▶ Exercise brief: Give again, word for word, each line of the data from the first through the one containing "pan-African institution, and". Pictures stay out.
━━━━━ Input for this task
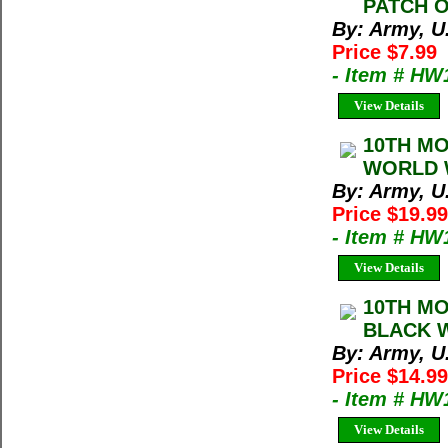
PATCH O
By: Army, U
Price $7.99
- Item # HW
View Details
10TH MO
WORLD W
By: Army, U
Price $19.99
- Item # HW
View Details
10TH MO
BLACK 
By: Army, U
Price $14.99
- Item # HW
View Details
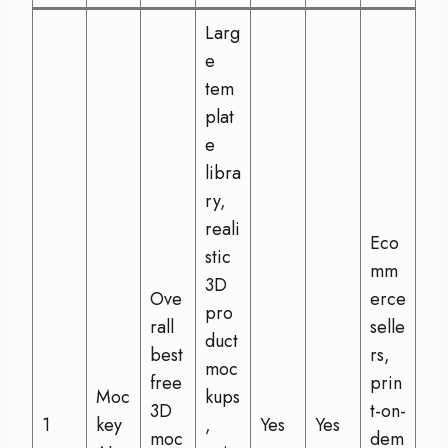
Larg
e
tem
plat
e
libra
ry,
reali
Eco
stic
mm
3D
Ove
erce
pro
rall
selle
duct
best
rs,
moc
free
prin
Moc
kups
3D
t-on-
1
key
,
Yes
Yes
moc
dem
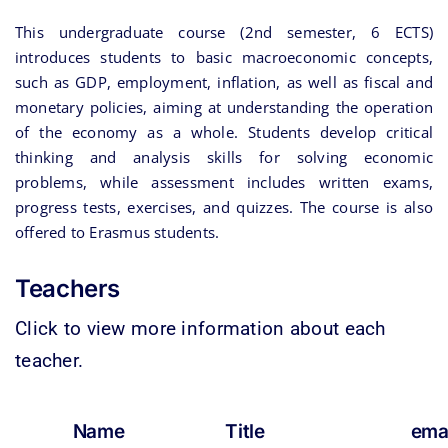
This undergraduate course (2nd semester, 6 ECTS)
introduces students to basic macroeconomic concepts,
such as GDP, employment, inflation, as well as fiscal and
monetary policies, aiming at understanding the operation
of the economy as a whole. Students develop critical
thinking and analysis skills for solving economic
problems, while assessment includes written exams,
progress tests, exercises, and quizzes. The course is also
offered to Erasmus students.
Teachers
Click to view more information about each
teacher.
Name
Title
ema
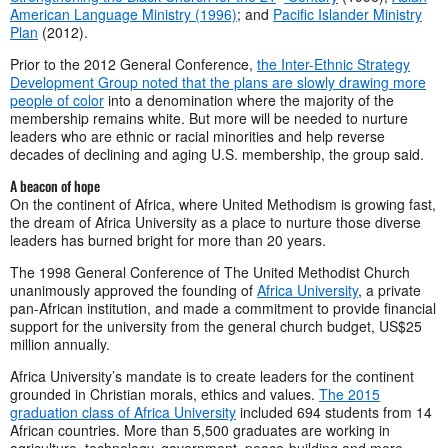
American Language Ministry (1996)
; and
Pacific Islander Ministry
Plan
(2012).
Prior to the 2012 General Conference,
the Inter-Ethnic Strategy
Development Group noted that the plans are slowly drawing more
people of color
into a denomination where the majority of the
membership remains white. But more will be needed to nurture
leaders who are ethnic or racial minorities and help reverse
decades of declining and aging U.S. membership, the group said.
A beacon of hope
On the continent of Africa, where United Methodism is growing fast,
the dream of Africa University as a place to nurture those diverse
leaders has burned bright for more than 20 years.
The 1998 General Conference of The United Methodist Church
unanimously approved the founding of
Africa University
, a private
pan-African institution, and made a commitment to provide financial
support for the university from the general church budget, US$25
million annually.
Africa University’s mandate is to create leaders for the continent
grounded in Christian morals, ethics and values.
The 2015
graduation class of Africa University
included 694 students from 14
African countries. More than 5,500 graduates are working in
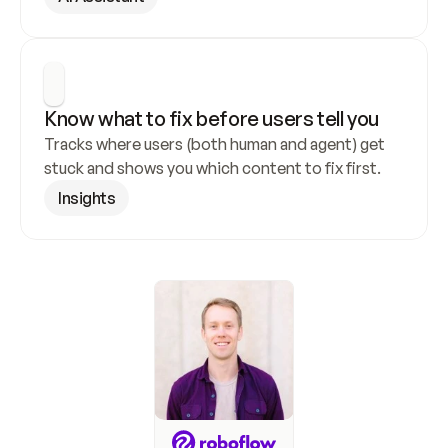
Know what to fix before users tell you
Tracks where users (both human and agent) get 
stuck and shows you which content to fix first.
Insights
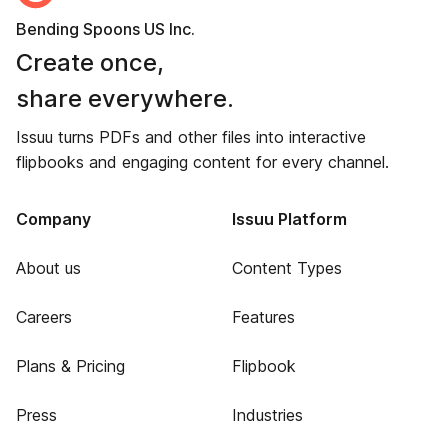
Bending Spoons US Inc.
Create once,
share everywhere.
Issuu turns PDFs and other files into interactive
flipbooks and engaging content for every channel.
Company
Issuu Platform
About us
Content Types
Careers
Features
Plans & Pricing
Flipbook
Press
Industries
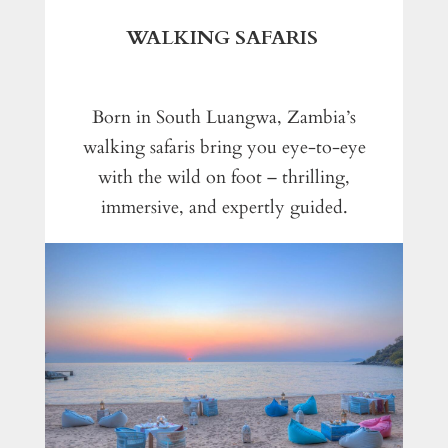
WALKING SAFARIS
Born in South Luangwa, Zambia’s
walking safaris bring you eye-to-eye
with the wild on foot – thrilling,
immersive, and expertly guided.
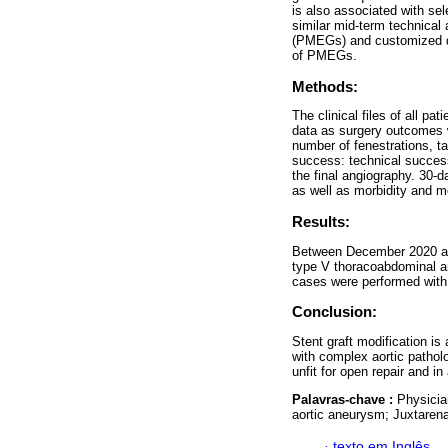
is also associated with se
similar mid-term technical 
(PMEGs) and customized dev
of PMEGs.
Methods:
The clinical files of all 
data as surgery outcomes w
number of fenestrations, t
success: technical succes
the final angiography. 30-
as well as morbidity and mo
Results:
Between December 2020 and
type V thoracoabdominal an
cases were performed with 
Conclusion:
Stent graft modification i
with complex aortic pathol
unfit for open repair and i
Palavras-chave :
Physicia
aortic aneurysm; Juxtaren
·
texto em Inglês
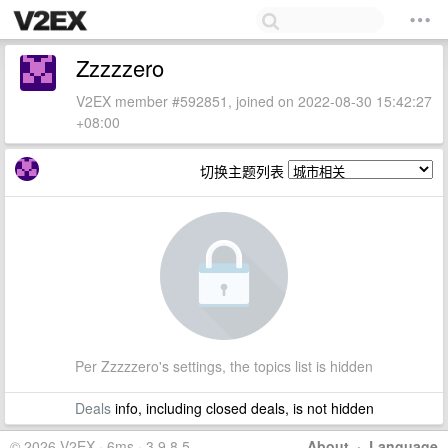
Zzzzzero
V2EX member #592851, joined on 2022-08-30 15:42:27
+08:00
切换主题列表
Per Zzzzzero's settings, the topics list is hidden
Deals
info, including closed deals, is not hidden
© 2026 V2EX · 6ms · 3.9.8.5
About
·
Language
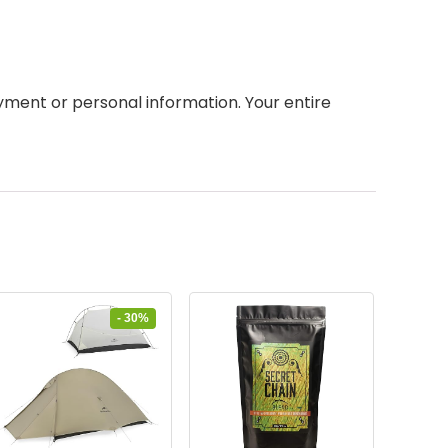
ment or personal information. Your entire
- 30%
━━━━━━━━━━
▶ Written reply:
PATCH O
By: Army, U
Price $7.99
- Item # HW
View Details
10TH MO
WORLD W
By: Army, U
Price $19.99
- Item # HW
View Details
10TH MO
BLACK 
By: Army, U
Price $14.99
- Item # HW
View Details
Larg
e
tem
plat
e
libra
ry,
reali
Eco
stic
mm
3D
Ove
erce
pro
rall
selle
duct
best
rs,
moc
free
prin
Moc
kups
3D
t-on-
1
key
,
Yes
Yes
moc
dem
This undergraduate course (2nd semester, 6 ECTS)
introduces students to basic macroeconomic concepts,
such as GDP, employment, inflation, as well as fiscal and
monetary policies, aiming at understanding the operation
of the economy as a whole. Students develop critical
thinking and analysis skills for solving economic
problems, while assessment includes written exams,
progress tests, exercises, and quizzes. The course is also
offered to Erasmus students.
Teachers
Click to view more information about each
teacher.
Name
Title
ema
American Language Ministry (1996)
; and
Pacific Islander Ministry
Plan
(2012).
Prior to the 2012 General Conference,
the Inter-Ethnic Strategy
Development Group noted that the plans are slowly drawing more
people of color
into a denomination where the majority of the
membership remains white. But more will be needed to nurture
leaders who are ethnic or racial minorities and help reverse
decades of declining and aging U.S. membership, the group said.
A beacon of hope
On the continent of Africa, where United Methodism is growing fast,
the dream of Africa University as a place to nurture those diverse
leaders has burned bright for more than 20 years.
The 1998 General Conference of The United Methodist Church
unanimously approved the founding of
Africa University
, a private
pan-African institution, and made a commitment to provide financial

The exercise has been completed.